Chile could soon become the first country to incorporate ‘neurorights’ into its constitution to prevent the misuse of artificial intelligence and neurotechnology (see go.nature.com/35qdje5). These rights relate to the way in which mental processes can be monitored and influenced, principally through brain–computer interfaces.
The country’s Senate has launched a project designed to protect five neurorights proposed by Rafael Yuste, a neurobiologist at Columbia University in New York City (see go.nature.com/33trrmc and R. Yuste et al. Nature 551, 159–163; 2017). These include the right to ‘free will’. However, the precise meaning of free will should be carefully debated before it is incorporated as a national or international right.

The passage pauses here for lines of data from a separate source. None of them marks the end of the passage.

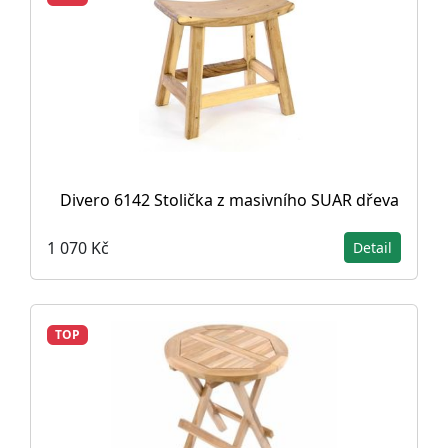
Divero 6142 Stolička z masivního SUAR dřeva
1 070 Kč
Detail
TOP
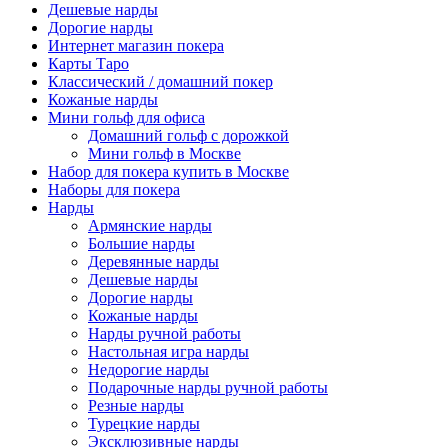
Дешевые нарды
Дорогие нарды
Интернет магазин покера
Карты Таро
Классический / домашний покер
Кожаные нарды
Мини гольф для офиса
Домашний гольф с дорожкой
Мини гольф в Москве
Набор для покера купить в Москве
Наборы для покера
Нарды
Армянские нарды
Большие нарды
Деревянные нарды
Дешевые нарды
Дорогие нарды
Кожаные нарды
Нарды ручной работы
Настольная игра нарды
Недорогие нарды
Подарочные нарды ручной работы
Резные нарды
Турецкие нарды
Эксклюзивные нарды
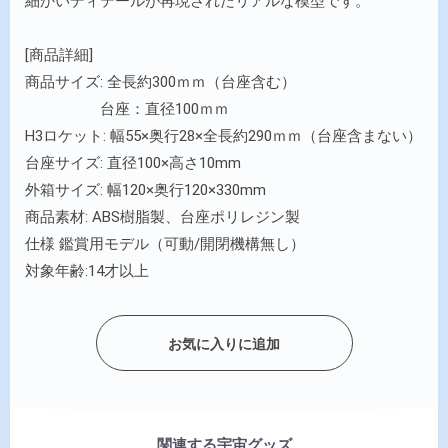
細かいディテールが再現されたリアルな模型です。
[商品詳細]
商品サイズ: 全長約300ｍｍ（台座含む）
台座：直径100ｍｍ
H3ロケット: 幅55×奥行28×全長約290ｍｍ（台座含まない）
台座サイズ: 直径100×高さ10mm
外箱サイズ: 幅120×奥行120×330mm
商品素材: ABS樹脂製、台座ポリレジン製
仕様 鑑賞用モデル（可動/開閉機構無し）
対象年齢:14才以上
お気に入りに追加
関連する宇宙グッズ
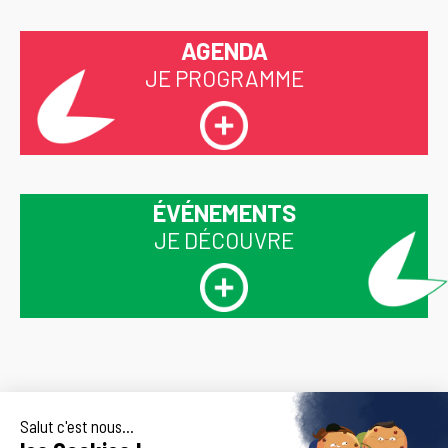
AGENDA
JE PROGRAMME
ÉVÉNEMENTS
JE DÉCOUVRE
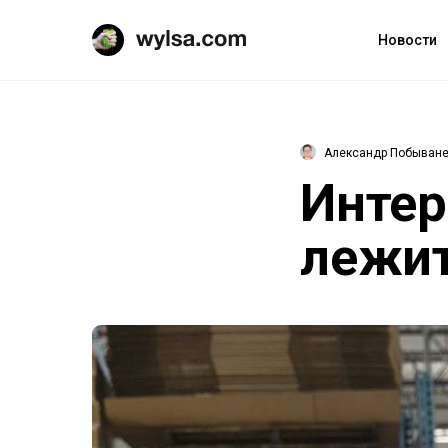
Новости
Александр Побыван
Интер
лежит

Free will is a multidimensional concept that poses several unsolved philosophical problems. Most prominent is whether free will is compatible with determinism. Cultural diversity can also influence its interpretation (see N. Chernyak et al. Dev. Psychol. 55, 866–876; 2019). Furthermore, different types of free choice and action have already been included in the Universal Declaration of Human Rights (see articles 16.2, 18 and 21.3; go.nature.com/33t9bhn).
We should therefore work towards developing a consensual, minimal definition of free will. Although such a definition might not close the philosophical debate, it could be ethically operational in that it would help to pre-empt misinterpretations based on legislative loopholes.